更新 DOCX 中文本标记的引用内容
Update content of references to text mark in DOCX
我的需求简而言之:我想使用 Apache POI 5 刷新对 docx 文档中文本标记的引用。
上下文:在 docx 文档中,我的系统替换占位符中的文本(例如“${myplaceholder}”)。其中一些占位符位于文本标记内。这很好用。
文档中有对文本标记的引用。替换占位符(在文本标记内)后,我打开 docx 文档,使用 Ctrl+A select 一切并按 F9。然后更新所有引用并包含来自引用文本标记/占位符的文本。
Problem/Quest: 我不希望(系统用户)按 Ctrl+A / F9 来更新引用。

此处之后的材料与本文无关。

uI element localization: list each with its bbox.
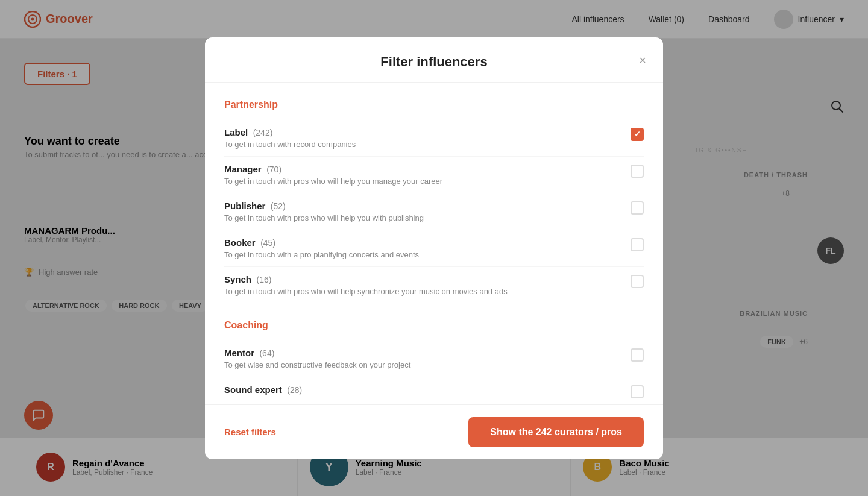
modal-body: Partnership Label (242) To get in touch … <box>205 83 663 404</box>
filter-mentor-count: (64) <box>259 348 274 358</box>
filter-sound-expert-count: (28) <box>287 385 302 395</box>
modal-close-button[interactable]: × <box>639 54 646 66</box>
filter-sound-expert-name: Sound expert <box>224 385 282 395</box>
filter-label-checkbox[interactable] <box>631 128 644 141</box>
filter-item-sound-expert: Sound expert (28) <box>224 377 644 404</box>
filter-booker-checkbox[interactable] <box>631 238 644 251</box>
modal-footer: Reset filters Show the 242 curators / pr… <box>205 404 663 459</box>
filter-mentor-checkbox[interactable] <box>631 348 644 362</box>
filter-publisher-desc: To get in touch with pros who will help … <box>224 213 424 222</box>
filter-publisher-checkbox[interactable] <box>631 201 644 215</box>
filter-label-desc: To get in touch with record companies <box>224 140 356 149</box>
coaching-title: Coaching <box>224 320 644 331</box>
filter-synch-info: Synch (16) To get in touch with pros who… <box>224 274 508 296</box>
modal-header: Filter influencers × <box>205 37 663 83</box>
filter-synch-checkbox[interactable] <box>631 275 644 288</box>
filter-booker-count: (45) <box>260 238 275 248</box>
filter-label-count: (242) <box>253 128 273 137</box>
filter-mentor-desc: To get wise and constructive feedback on… <box>224 360 410 369</box>
filter-item-label: Label (242) To get in touch with record … <box>224 120 644 157</box>
filter-item-publisher: Publisher (52) To get in touch with pros… <box>224 193 644 230</box>
section-gap <box>224 303 644 315</box>
filter-synch-count: (16) <box>256 275 271 284</box>
filter-modal: Filter influencers × Partnership Label (… <box>205 37 663 459</box>
filter-manager-count: (70) <box>266 165 281 174</box>
filter-sound-expert-info: Sound expert (28) <box>224 385 302 397</box>
filter-item-mentor: Mentor (64) To get wise and constructive… <box>224 341 644 377</box>
filter-label-name: Label <box>224 127 248 137</box>
filter-manager-name: Manager <box>224 164 262 174</box>
show-curators-button[interactable]: Show the 242 curators / pros <box>468 417 644 447</box>
filter-mentor-name: Mentor <box>224 348 254 358</box>
filter-booker-info: Booker (45) To get in touch with a pro p… <box>224 237 419 259</box>
filter-sound-expert-checkbox[interactable] <box>631 385 644 398</box>
filter-item-synch: Synch (16) To get in touch with pros who… <box>224 267 644 303</box>
filter-manager-desc: To get in touch with pros who will help … <box>224 177 442 186</box>
filter-publisher-count: (52) <box>271 201 286 211</box>
partnership-section: Partnership Label (242) To get in touch … <box>224 99 644 303</box>
filter-booker-name: Booker <box>224 237 256 248</box>
filter-mentor-info: Mentor (64) To get wise and constructive… <box>224 348 410 369</box>
filter-synch-desc: To get in touch with pros who will help … <box>224 287 508 296</box>
filter-manager-checkbox[interactable] <box>631 165 644 178</box>
modal-title: Filter influencers <box>224 54 644 70</box>
filter-item-manager: Manager (70) To get in touch with pros w… <box>224 157 644 193</box>
filter-publisher-info: Publisher (52) To get in touch with pros… <box>224 201 424 222</box>
filter-booker-desc: To get in touch with a pro planifying co… <box>224 250 419 259</box>
coaching-section: Coaching Mentor (64) To get wise and con… <box>224 320 644 404</box>
filter-synch-name: Synch <box>224 274 251 284</box>
filter-publisher-name: Publisher <box>224 201 265 211</box>
filter-item-booker: Booker (45) To get in touch with a pro p… <box>224 230 644 267</box>
partnership-title: Partnership <box>224 99 644 110</box>
filter-label-info: Label (242) To get in touch with record … <box>224 127 356 149</box>
reset-filters-button[interactable]: Reset filters <box>224 427 276 437</box>
filter-manager-info: Manager (70) To get in touch with pros w… <box>224 164 442 186</box>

问题:有没有办法 (a) 强制 Microsoft Word 刷新所有引用(这对于带有 Apache POI 的 xlsx 文件是可行的)或 (b)刷新 Apache POI 5 中的所有引用?
更新+简单代码示例:
这是输入 docx 文档的内容(其中第二个“${firstname}”是对第一个“${firstname}”的引用(在 MS Word 中标记为文本标记)):
这是将一些文本添加到“名字”占位符的代码:
File inputDocxFile = new File("Reference.docx");
File outputDocxFile = new File("Reference_output.docx");
XWPFDocument document = new XWPFDocument(new FileInputStream(inputDocxFile));
for (XWPFParagraph paragraph : document.getParagraphs()) {
System.out.println("Paragraph: " + paragraph.getText());
for (XWPFRun run : paragraph.getRuns()) {
System.out.println("RUN: " + run.text());
if (paragraph.getText().equals("${firstname}") && run.text().equals("firstname")) {
run.setText("World");
}
}
}
FileOutputStream fos = new FileOutputStream(outputDocxFile);
document.write(fos);
fos.close();
document.close();
这是输出(没有刷新参考):
按下 Ctrl+A / F9 后,这是刷新的(预期的)输出:
当 text-replacement 正常工作时,整个问题就消失了。
这里的问题是 Word 如何在不同的文本运行中存储文本。不仅不同的格式会在不同的文本运行中拆分文本,还会标记语法和拼写检查问题以及其他许多事情。因此,人们无法预测在 Word 中键入文本时如何将文本拆分成多个文本行。这就是为什么你的 text-replacement 方法不好。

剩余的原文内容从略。